In unpublished research jointly in unpublished work with Robert Sorge, Ph.D. Associate Professor within the Department of Psychology, UAB College of Arts and Sciences, King and Nabors have discovered potential benefits of SRI-42127 on reducing the pain of neuropathic and inflammation, which is caused by neuroinflammation induced by microglial. “This could be an alternative to opioids for treating the pain” They said.

Future clinical treatments will require the use of finesse.

“Therapeutic targeting of glia during CNS diseases is an delicate action since these cells provide neuroplastic and neuroprotective effects, dependent on the stage of recovery CNS injury or the severity of neurodegenerative disease” King and Nabors said. “In the first phase following the injury to the spinal cord, trauma brain injuries or strokes the pro-inflammatory activity of glia causes secondary tissue damage and initiates neural pathways for chronic pain, as opposed to the chronic phase when glia act as a protective. When it comes to neurodegenerative disorders like ALS and Alzheimer’s, glia are also involved in different roles throughout their course through the progression of the illness.”

Co-authors with King, Nabors, and Filippova in the current study, “SRI-42127, a novel small molecule inhibitor of the RNA regulator HuR, potently attenuates glial activation in a model of lipopolysaccharide-induced neuroinflammation,” are Rajeshwari Chellappan, Abhishek Guha, Ying Si, Thaddaeus Kwan, Xiuhua Yang, Anish S. Myneni, Shriya Meesala, and Ashley S. Harms, UAB Department of Neurology.

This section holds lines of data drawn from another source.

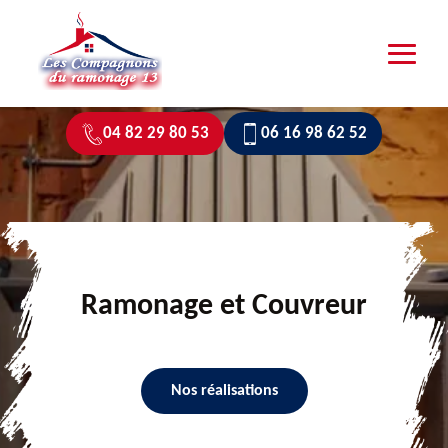
04 82 29 80 53
06 16 98 62 52
Ramonage et Couvreur
Nos réalisations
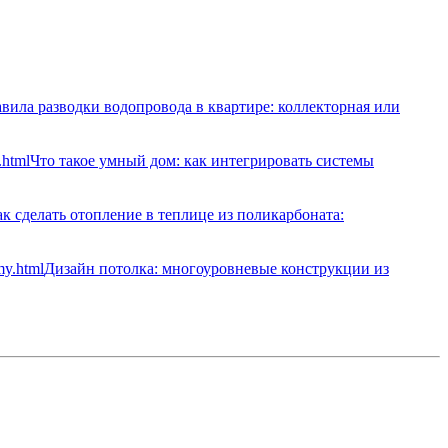
вила разводки водопровода в квартире: коллекторная или
Что такое умный дом: как интегрировать системы
к сделать отопление в теплице из поликарбоната:
Дизайн потолка: многоуровневые конструкции из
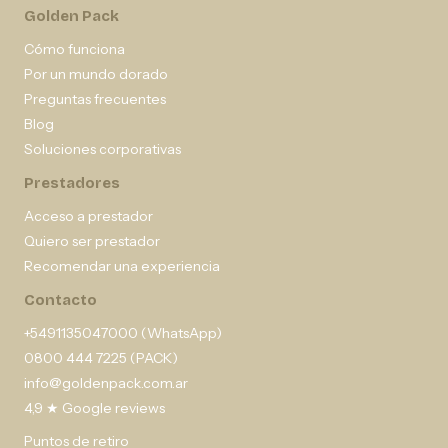
Golden Pack
Cómo funciona
Por un mundo dorado
Preguntas frecuentes
Blog
Soluciones corporativas
Prestadores
Acceso a prestador
Quiero ser prestador
Recomendar una experiencia
Contacto
+5491135047000 (WhatsApp)
0800 444 7225 (PACK)
info@goldenpack.com.ar
4,9 ★ Google reviews
Puntos de retiro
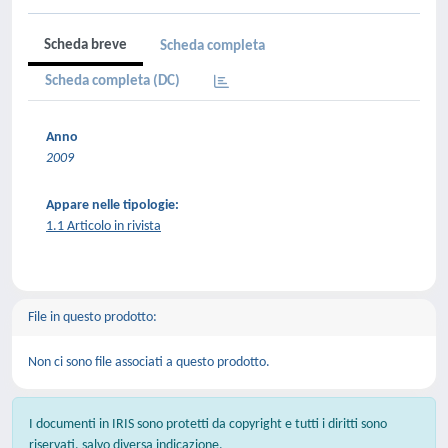
Scheda breve
Scheda completa
Scheda completa (DC)
Anno
2009
Appare nelle tipologie:
1.1 Articolo in rivista
File in questo prodotto:
Non ci sono file associati a questo prodotto.
I documenti in IRIS sono protetti da copyright e tutti i diritti sono
riservati, salvo diversa indicazione.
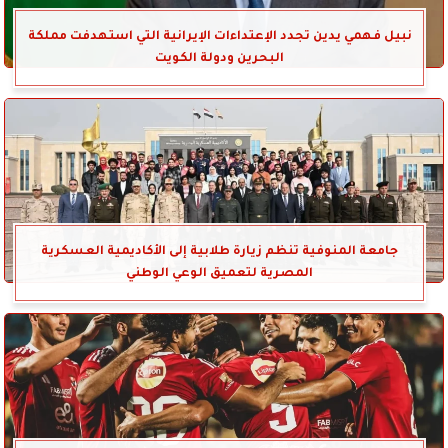
نبيل فهمي يدين تجدد الإعتداءات الإيرانية التي استهدفت مملكة
البحرين ودولة الكويت
جامعة المنوفية تنظم زيارة طلابية إلى الأكاديمية العسكرية
المصرية لتعميق الوعي الوطني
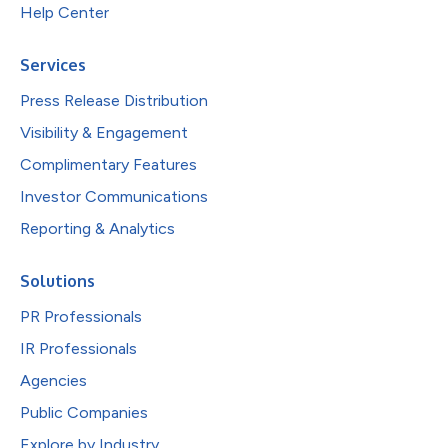
Help Center
Services
Press Release Distribution
Visibility & Engagement
Complimentary Features
Investor Communications
Reporting & Analytics
Solutions
PR Professionals
IR Professionals
Agencies
Public Companies
Explore by Industry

The funds were provided by National Institutes of Health grants for NS092651 and N111275-01, as well as United States Department of Veterans Affairs grant BX001148.

In their lengthy cooperation, King and Nabors have utilized glioblastoma, which is the most common brain tumor used as a model for disease to examine HuR due to the fact that certain factors that cause neuroinflammation stimulate glioblastoma growth. Nabors has been focusing on the properties of tumor suppressors of SRI-42127, and its potential role for the treatment of the glioblastoma as well as other cancers.

Journal reference:

Chellappan, R., et al. (2021) SRI-42127, a novel small molecule inhibitor of the RNA regulator HuR, potently attenuates glial activation in a model of lipopolysaccharide-induced neuroinflammation.